------ Record set ------
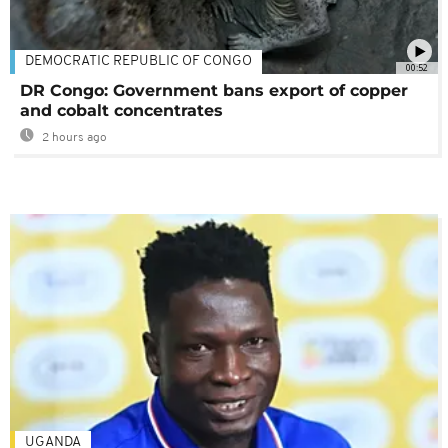
DEMOCRATIC REPUBLIC OF CONGO
00:52
DR Congo: Government bans export of copper
and cobalt concentrates
2 hours ago
UGANDA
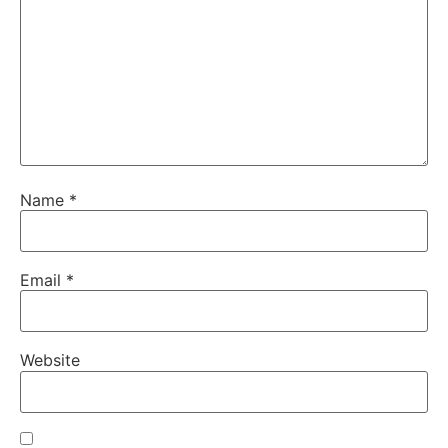
Name
*
Email
*
Website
------
● **What the exercise asks**:
Reproduce only the lines between the line with "and cobalt concentrates" and the final line of the records, both included, so that the copy matches them exactly and contains no pictures.

● **Your solution**:
and cobalt concentrates
2 hours ago
UGANDA
Name
*
Email
*
Website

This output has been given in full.